*Exercise directions*:
Here, set down only the lines between the line that contains "3. Wir behalten uns das Recht vor, Änderungen" and the final line of the material, both included, exactly as written. Skip the pictures.

*Task input*:
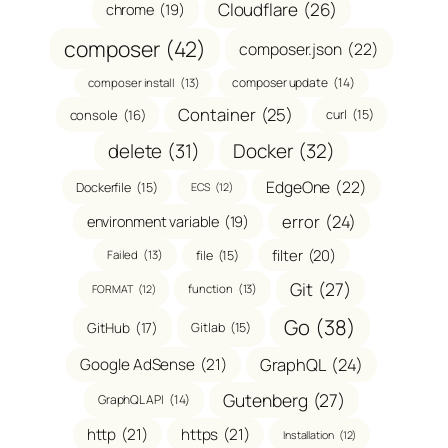
Cloudflare
(26)
chrome
(19)
composer
(42)
composer.json
(22)
composer update
(14)
composer install
(13)
Container
(25)
console
(16)
curl
(15)
delete
(31)
Docker
(32)
EdgeOne
(22)
Dockerfile
(15)
ECS
(12)
error
(24)
environment variable
(19)
filter
(20)
file
(15)
Failed
(13)
Git
(27)
function
(13)
FORMAT
(12)
Go
(38)
GitHub
(17)
Gitlab
(15)
GraphQL
(24)
Google AdSense
(21)
Gutenberg
(27)
GraphQL API
(14)
http
(21)
https
(21)
Installation
(12)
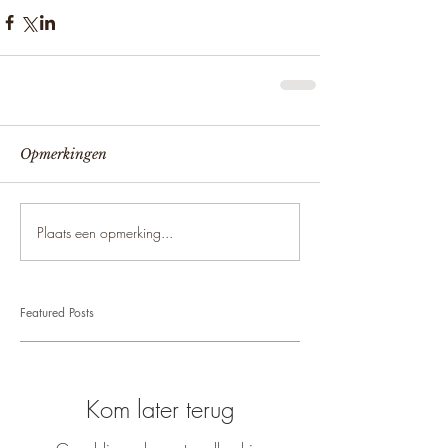
Opmerkingen
Plaats een opmerking...
Featured Posts
Kom later terug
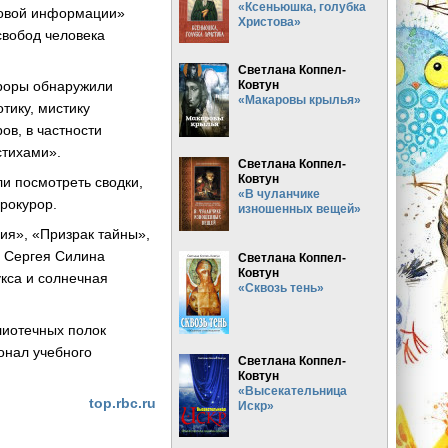
«Ксеньюшка, голубка
совой информации»
Христова»
свобод человека
Светлана Коппел-
Ковтун
уроры обнаружили
«Макаровы крылья»
тику, мистику
ов, в частности
стихами».
Светлана Коппел-
Ковтун
ли посмотреть сводки,
«В чуланчике
рокурор.
изношенных вещей»
ия», «Призрак тайны»,
, Сергея Силина
Светлана Коппел-
Ковтун
кса и солнечная
«Сквозь тень»
лиотечных полок
онал учебного
Светлана Коппел-
Ковтун
«Высекательница
top.rbc.ru
Искр»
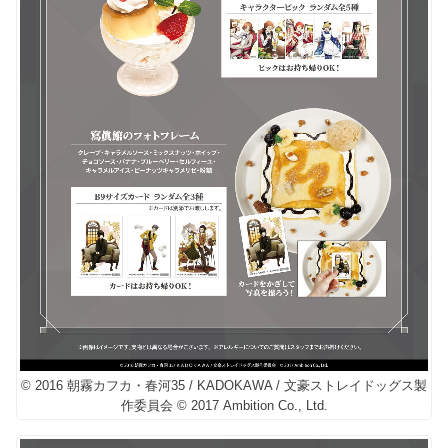
© 2016 朝霧カフカ・春河35 / KADOKAWA / 文豪ストレイドッグス製
作委員会 © 2017 Ambition Co., Ltd.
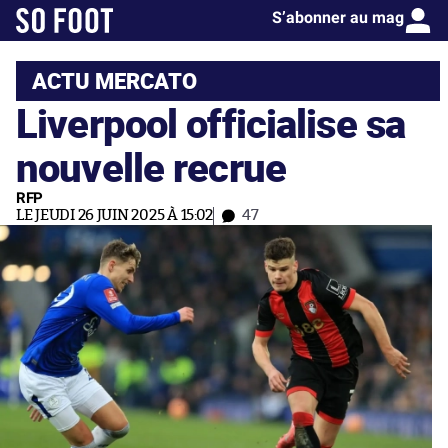
S’abonner au mag
ACTU MERCATO
Liverpool officialise sa
nouvelle recrue
RFP
LE JEUDI 26 JUIN 2025 À 15:02
47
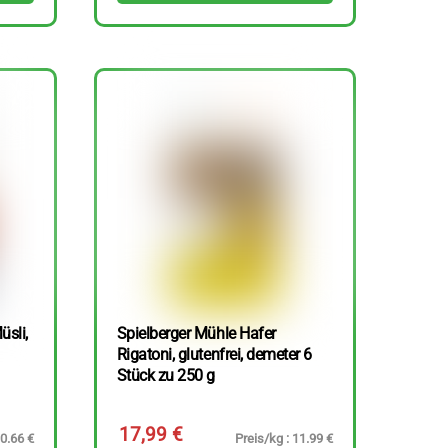
üsli,
Spielberger Mühle Hafer
Rigatoni, glutenfrei, demeter 6
Stück zu 250 g
17,99
€
10.66 €
Preis/kg : 11.99 €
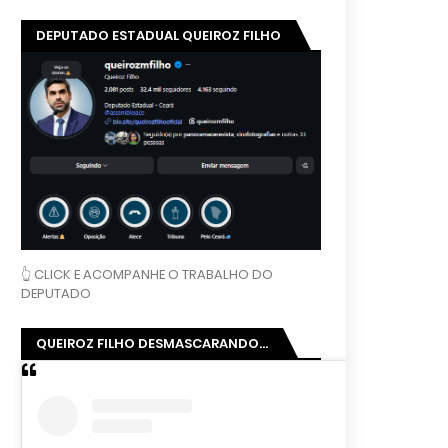
DEPUTADO ESTADUAL QUEIROZ FILHO
👆 CLICK E ACOMPANHE O TRABALHO DO
DEPUTADO
QUEIROZ FILHO DESMASCARANDO...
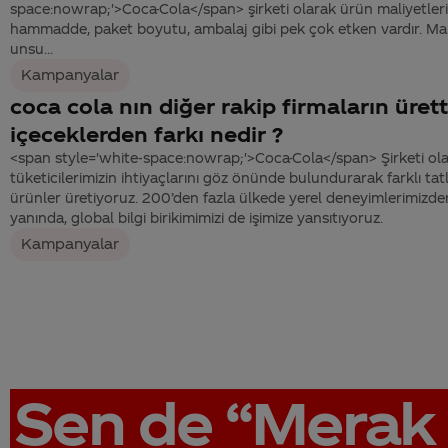
space:nowrap;'>Coca-Cola</span> şirketi olarak ürün maliyetlerim
hammadde, paket boyutu, ambalaj gibi pek çok etken vardır. Mali
unsu...
Kampanyalar
coca cola nın diğer rakip firmaların ürett
içeceklerden farkı nedir ?
<span style='white-space:nowrap;'>Coca-Cola</span> Şirketi ola
tüketicilerimizin ihtiyaçlarını göz önünde bulundurarak farklı tat
ürünler üretiyoruz. 200’den fazla ülkede yerel deneyimlerimizd
yanında, global bilgi birikimimizi de işimize yansıtıyoruz.
Kampanyalar
Sen de
“Merak 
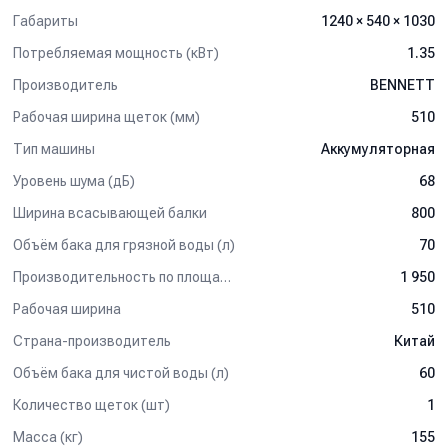
Габариты
1240 × 540 × 1030
Потребляемая мощность (кВт)
1.35
Производитель
BENNETT
Рабочая ширина щеток (мм)
510
Тип машины
Аккумуляторная
Уровень шума (дБ)
68
Ширина всасывающей балки
800
Объём бака для грязной воды (л)
70
Производительность по площади (м2/ч)
1 950
Рабочая ширина
510
Страна-производитель
Китай
Объём бака для чистой воды (л)
60
Количество щеток (шт)
1
Масса (кг)
155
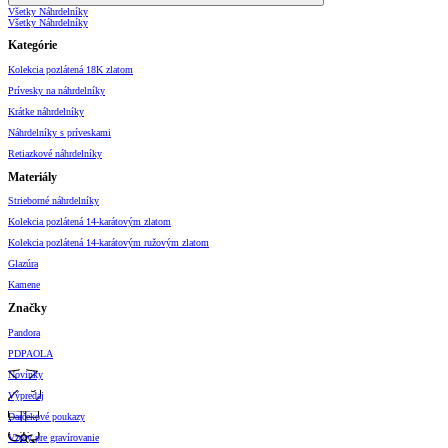
Všetky Náhrdelníky
Všetky Náhrdelníky
Kategórie
Kolekcia pozlátená 18K zlatom
Prívesky na náhrdelníky
Krátke náhrdelníky
Náhrdelníky s príveskami
Retiazkové náhrdelníky
Materiály
Strieborné náhrdelníky
Kolekcia pozlátená 14-karátovým zlatom
Kolekcia pozlátená 14-karátovým ružovým zlatom
Glazúra
Kamene
Značky
Pandora
PDPAOLA
Novinky
Výpredaj
Darčekové poukazy
Vzory pre gravírovanie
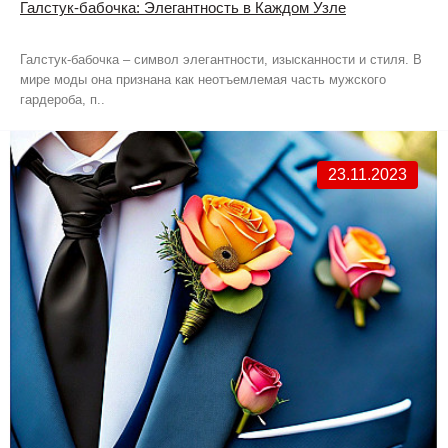
Галстук-бабочка: Элегантность в Каждом Узле
Галстук-бабочка – символ элегантности, изысканности и стиля. В
мире моды она признана как неотъемлемая часть мужского
гардероба, п..
23.11.2023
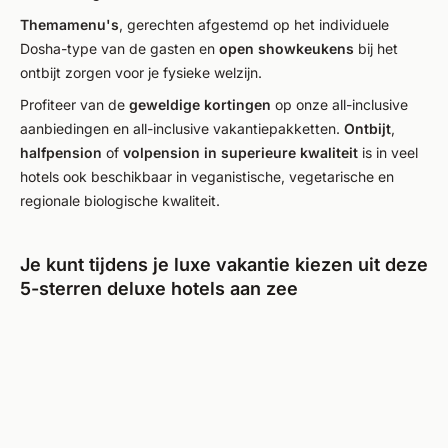
Themamenu's
, gerechten afgestemd op het individuele
Dosha-type van de gasten en
open showkeukens
bij het
ontbijt zorgen voor je fysieke welzijn.
Profiteer van de
geweldige kortingen
op onze all-inclusive
aanbiedingen en all-inclusive vakantiepakketten.
Ontbijt
,
halfpension
of
volpension in superieure kwaliteit
is in veel
hotels ook beschikbaar in veganistische, vegetarische en
regionale biologische kwaliteit.
Je kunt tijdens je luxe vakantie kiezen uit deze
5-sterren deluxe hotels aan zee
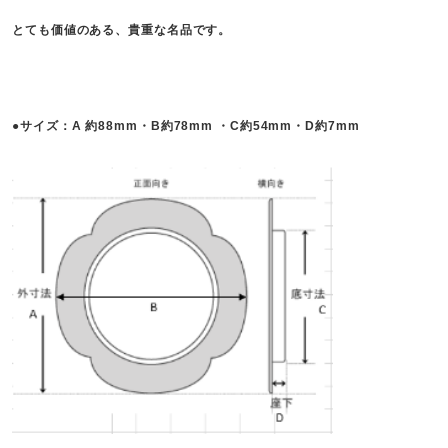
とても価値のある、貴重な名品です。
●サイズ：A 約88mm・B約78mm ・C約54mm・D約7mm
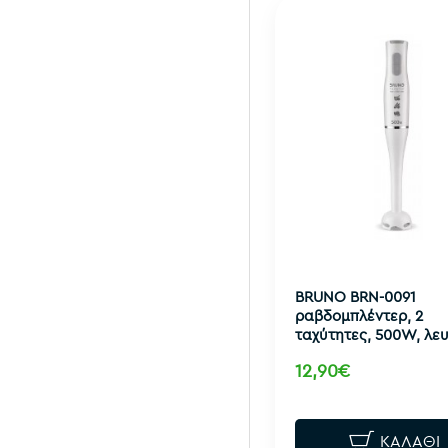
BRUNO BRN-0091
ραβδομπλέντερ, 2
ταχύτητες, 500W, λε
12,90€
ΚΑΛΆΘΙ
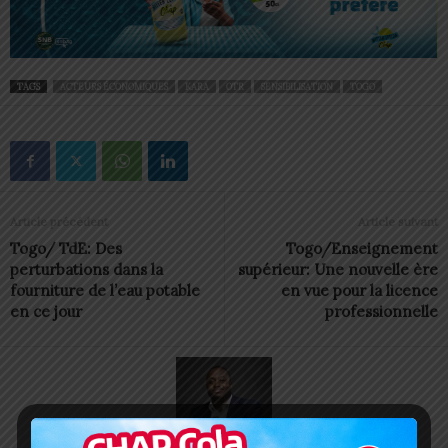
TAGS
ACTEURS ÉCONOMIQUES
KARA
OTR
SENSIBILISATION
TOGO
Article précédent
Article suivant
Togo/ TdE: Des
Togo/Enseignement
perturbations dans la
supérieur: Une nouvelle ère
fourniture de l’eau potable
en vue pour la licence
en ce jour
professionnelle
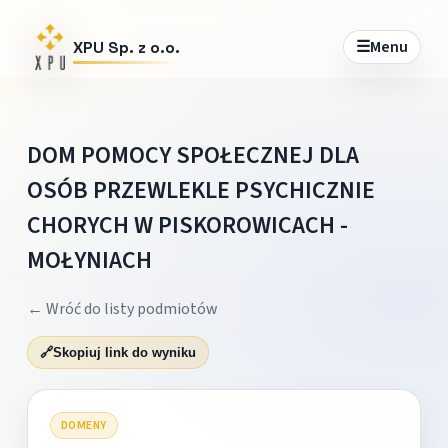
☰
Menu
XPU Sp. z o.o.
DOM POMOCY SPOŁECZNEJ DLA
OSÓB PRZEWLEKLE PSYCHICZNIE
CHORYCH W PISKOROWICACH -
MOŁYNIACH
← Wróć do listy podmiotów
🔗
Skopiuj link do wyniku
DOMENY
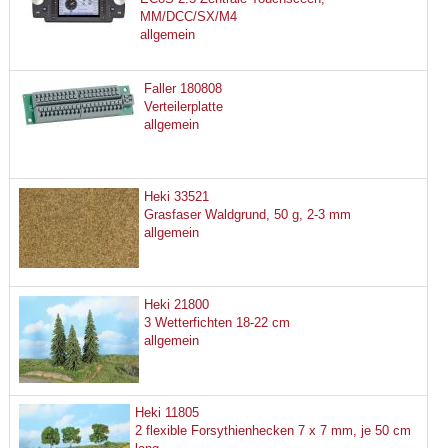
MM/DCC/SX/M4
allgemein
Faller 180808
Verteilerplatte
allgemein
Heki 33521
Grasfaser Waldgrund, 50 g, 2-3 mm
allgemein
Heki 21800
3 Wetterfichten 18-22 cm
allgemein
Heki 11805
2 flexible Forsythienhecken 7 x 7 mm, je 50 cm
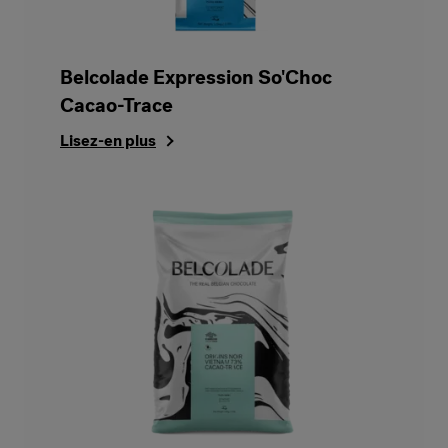
Belcolade Expression So'Choc
Cacao-Trace
Lisez-en plus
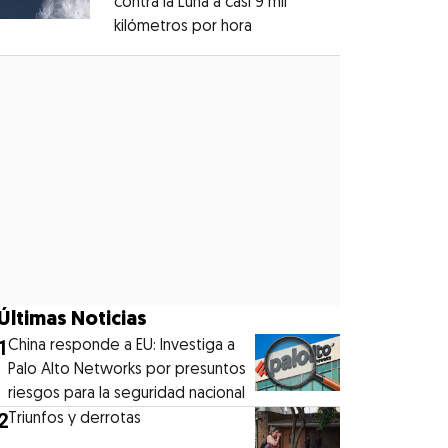
contra la Luna a casi 9 mil
kilómetros por hora
Opens in new window
Opens in new window
Últimas Noticias
1
China responde a EU: Investiga a
Palo Alto Networks por presuntos
riesgos para la seguridad nacional
2
Triunfos y derrotas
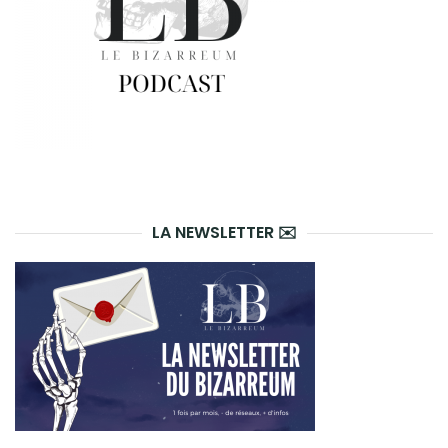
LA NEWSLETTER ✉️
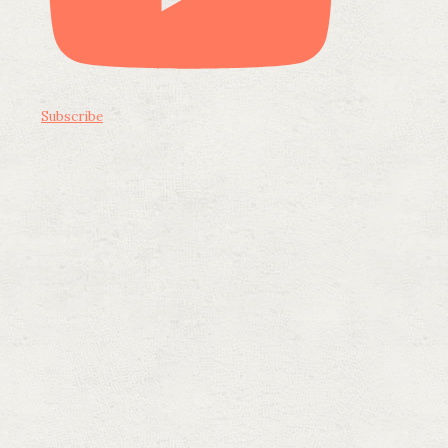
Subscribe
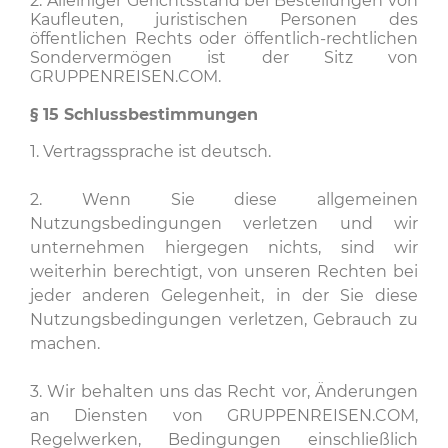
2. Alleiniger Gerichtsstand bei Bestellungen von
Kaufleuten, juristischen Personen des
öffentlichen Rechts oder öffentlich-rechtlichen
Sondervermögen ist der Sitz von
GRUPPENREISEN.COM.
§ 15
Schlussbestimmungen
1. Vertragssprache ist deutsch.
2. Wenn Sie diese allgemeinen
Nutzungsbedingungen verletzen und wir
unternehmen hiergegen nichts, sind wir
weiterhin berechtigt, von unseren Rechten bei
jeder anderen Gelegenheit, in der Sie diese
Nutzungsbedingungen verletzen, Gebrauch zu
machen.
3. Wir behalten uns das Recht vor, Änderungen
an Diensten von GRUPPENREISEN.COM,
Regelwerken, Bedingungen einschließlich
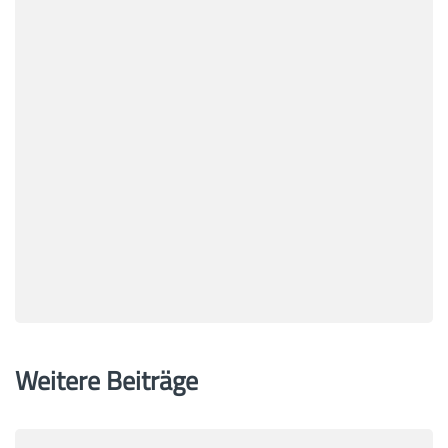
Weitere Beiträge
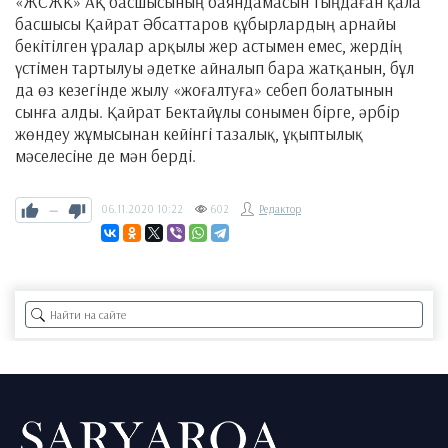
«ЖСЖК» АҚ басшысының баяндамасын тыңдаған қала
басшысы Қайрат Әбсаттаров құбырлардың арнайы
бекітілген ұралар арқылы жер астымен емес, жердің
үстімен тартылуы әдетке айналып бара жатқанын, бұл
да өз кезегінде жылу «жоғалтуға» себеп болатынын
сынға алды. Қайрат Бектайұлы сонымен бірге, әрбір
жөндеу жұмысынан кейінгі тазалық, ұқыптылық
мәселесіне де мән берді.
—
06.11.2020
10:22
602
Редактор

*Solution*:
3. Wir behalten uns das Recht vor, Änderungen
an Diensten von GRUPPENREISEN.COM,
Regelwerken, Bedingungen einschließlich
Weitere Beiträge
«ЖСЖК» АҚ басшысының баяндамасын тыңдаған қала
басшысы Қайрат Әбсаттаров құбырлардың арнайы
бекітілген ұралар арқылы жер астымен емес, жердің
үстімен тартылуы әдетке айналып бара жатқанын, бұл
да өз кезегінде жылу «жоғалтуға» себеп болатынын
сынға алды. Қайрат Бектайұлы сонымен бірге, әрбір
жөндеу жұмысынан кейінгі тазалық, ұқыптылық
мәселесіне де мән берді.
—
06.11.2020
10:22
602
Редактор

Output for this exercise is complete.